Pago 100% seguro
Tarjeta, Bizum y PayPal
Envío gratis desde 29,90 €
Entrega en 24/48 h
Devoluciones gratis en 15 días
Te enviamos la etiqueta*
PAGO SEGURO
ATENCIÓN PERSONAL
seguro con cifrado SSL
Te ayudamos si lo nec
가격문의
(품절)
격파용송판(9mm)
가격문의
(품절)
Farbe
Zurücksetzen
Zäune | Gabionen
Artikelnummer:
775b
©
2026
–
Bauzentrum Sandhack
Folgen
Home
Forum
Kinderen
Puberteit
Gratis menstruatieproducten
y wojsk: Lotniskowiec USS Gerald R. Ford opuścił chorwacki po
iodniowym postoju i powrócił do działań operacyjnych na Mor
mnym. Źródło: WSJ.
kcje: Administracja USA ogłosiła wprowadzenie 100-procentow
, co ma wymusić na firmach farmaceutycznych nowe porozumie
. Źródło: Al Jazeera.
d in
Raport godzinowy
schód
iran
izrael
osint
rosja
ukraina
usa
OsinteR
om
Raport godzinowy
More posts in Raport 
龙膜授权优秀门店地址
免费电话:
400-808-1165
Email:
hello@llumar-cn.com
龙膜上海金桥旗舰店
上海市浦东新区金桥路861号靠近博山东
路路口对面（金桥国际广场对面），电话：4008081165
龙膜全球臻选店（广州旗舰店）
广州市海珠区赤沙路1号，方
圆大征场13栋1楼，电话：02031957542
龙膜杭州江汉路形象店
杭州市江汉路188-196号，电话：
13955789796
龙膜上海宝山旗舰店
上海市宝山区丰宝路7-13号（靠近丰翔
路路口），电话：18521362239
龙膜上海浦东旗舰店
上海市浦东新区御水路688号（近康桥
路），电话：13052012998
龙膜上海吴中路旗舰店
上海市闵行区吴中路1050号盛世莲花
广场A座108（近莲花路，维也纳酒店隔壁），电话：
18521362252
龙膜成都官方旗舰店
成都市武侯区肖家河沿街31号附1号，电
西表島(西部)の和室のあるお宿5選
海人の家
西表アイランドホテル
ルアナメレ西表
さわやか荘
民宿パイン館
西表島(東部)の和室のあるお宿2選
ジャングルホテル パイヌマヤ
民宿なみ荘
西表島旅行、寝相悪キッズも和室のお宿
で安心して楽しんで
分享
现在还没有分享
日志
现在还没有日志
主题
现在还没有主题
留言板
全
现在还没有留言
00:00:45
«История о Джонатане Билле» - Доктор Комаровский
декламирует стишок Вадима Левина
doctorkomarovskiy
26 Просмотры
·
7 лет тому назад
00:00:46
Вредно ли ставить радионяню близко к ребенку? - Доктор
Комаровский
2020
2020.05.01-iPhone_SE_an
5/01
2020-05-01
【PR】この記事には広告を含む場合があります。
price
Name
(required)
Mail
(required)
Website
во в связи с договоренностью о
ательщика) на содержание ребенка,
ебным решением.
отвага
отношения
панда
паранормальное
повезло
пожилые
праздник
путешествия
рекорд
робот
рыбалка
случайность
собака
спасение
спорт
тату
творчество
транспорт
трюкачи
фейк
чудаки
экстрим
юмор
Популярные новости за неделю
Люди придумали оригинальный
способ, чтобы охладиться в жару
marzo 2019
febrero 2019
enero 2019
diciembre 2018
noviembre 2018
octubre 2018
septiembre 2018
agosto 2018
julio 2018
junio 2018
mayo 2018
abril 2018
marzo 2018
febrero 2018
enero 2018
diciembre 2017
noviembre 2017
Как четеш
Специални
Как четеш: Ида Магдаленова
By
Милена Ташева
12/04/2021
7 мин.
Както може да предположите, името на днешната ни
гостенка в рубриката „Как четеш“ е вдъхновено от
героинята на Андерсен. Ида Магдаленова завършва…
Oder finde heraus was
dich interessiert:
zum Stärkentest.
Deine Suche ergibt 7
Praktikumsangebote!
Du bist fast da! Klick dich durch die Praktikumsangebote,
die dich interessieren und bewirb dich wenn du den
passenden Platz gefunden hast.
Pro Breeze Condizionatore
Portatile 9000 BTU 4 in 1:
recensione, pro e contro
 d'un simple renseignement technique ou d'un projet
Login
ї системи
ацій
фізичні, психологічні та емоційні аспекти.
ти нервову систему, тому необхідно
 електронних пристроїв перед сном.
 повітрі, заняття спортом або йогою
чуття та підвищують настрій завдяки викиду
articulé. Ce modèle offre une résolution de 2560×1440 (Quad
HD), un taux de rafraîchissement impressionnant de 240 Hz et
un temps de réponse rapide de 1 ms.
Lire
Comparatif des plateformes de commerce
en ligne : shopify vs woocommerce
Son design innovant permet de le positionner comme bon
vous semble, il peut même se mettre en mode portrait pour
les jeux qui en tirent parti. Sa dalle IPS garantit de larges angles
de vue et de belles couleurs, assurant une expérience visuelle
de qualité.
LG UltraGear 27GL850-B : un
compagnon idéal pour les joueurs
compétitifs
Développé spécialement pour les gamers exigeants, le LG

* * *

**PROBLEM DESCRIPTION**: Above are some lines. Repeat exactly, and only, those from the line that has "mnym. Źródło: WSJ." through the line that has "Praktikumsangebote!".

**EXERCISE ANSWER**:
mnym. Źródło: WSJ.
kcje: Administracja USA ogłosiła wprowadzenie 100-procentow
, co ma wymusić na firmach farmaceutycznych nowe porozumie
. Źródło: Al Jazeera.
d in
Raport godzinowy
schód
iran
izrael
osint
rosja
ukraina
usa
OsinteR
om
Raport godzinowy
More posts in Raport 
龙膜授权优秀门店地址
免费电话:
400-808-1165
Email:
hello@llumar-cn.com
龙膜上海金桥旗舰店
上海市浦东新区金桥路861号靠近博山东
路路口对面（金桥国际广场对面），电话：4008081165
龙膜全球臻选店（广州旗舰店）
广州市海珠区赤沙路1号，方
圆大征场13栋1楼，电话：02031957542
龙膜杭州江汉路形象店
杭州市江汉路188-196号，电话：
13955789796
龙膜上海宝山旗舰店
上海市宝山区丰宝路7-13号（靠近丰翔
路路口），电话：18521362239
龙膜上海浦东旗舰店
上海市浦东新区御水路688号（近康桥
路），电话：13052012998
龙膜上海吴中路旗舰店
上海市闵行区吴中路1050号盛世莲花
广场A座108（近莲花路，维也纳酒店隔壁），电话：
18521362252
龙膜成都官方旗舰店
成都市武侯区肖家河沿街31号附1号，电
西表島(西部)の和室のあるお宿5選
海人の家
西表アイランドホテル
ルアナメレ西表
さわやか荘
民宿パイン館
西表島(東部)の和室のあるお宿2選
ジャングルホテル パイヌマヤ
民宿なみ荘
西表島旅行、寝相悪キッズも和室のお宿
で安心して楽しんで
分享
现在还没有分享
日志
现在还没有日志
主题
现在还没有主题
留言板
全
现在还没有留言
00:00:45
«История о Джонатане Билле» - Доктор Комаровский
декламирует стишок Вадима Левина
doctorkomarovskiy
26 Просмотры
·
7 лет тому назад
00:00:46
Вредно ли ставить радионяню близко к ребенку? - Доктор
Комаровский
2020
2020.05.01-iPhone_SE_an
5/01
2020-05-01
【PR】この記事には広告を含む場合があります。
price
Name
(required)
Mail
(required)
Website
во в связи с договоренностью о
ательщика) на содержание ребенка,
ебным решением.
отвага
отношения
панда
паранормальное
повезло
пожилые
праздник
путешествия
рекорд
робот
рыбалка
случайность
собака
спасение
спорт
тату
творчество
транспорт
трюкачи
фейк
чудаки
экстрим
юмор
Популярные новости за неделю
Люди придумали оригинальный
способ, чтобы охладиться в жару
marzo 2019
febrero 2019
enero 2019
diciembre 2018
noviembre 2018
octubre 2018
septiembre 2018
agosto 2018
julio 2018
junio 2018
mayo 2018
abril 2018
marzo 2018
febrero 2018
enero 2018
diciembre 2017
noviembre 2017
Как четеш
Специални
Как четеш: Ида Магдаленова
By
Милена Ташева
12/04/2021
7 мин.
Както може да предположите, името на днешната ни
гостенка в рубриката „Как четеш“ е вдъхновено от
героинята на Андерсен. Ида Магдаленова завършва…
Oder finde heraus was
dich interessiert:
zum Stärkentest.
Deine Suche ergibt 7
Praktikumsangebote!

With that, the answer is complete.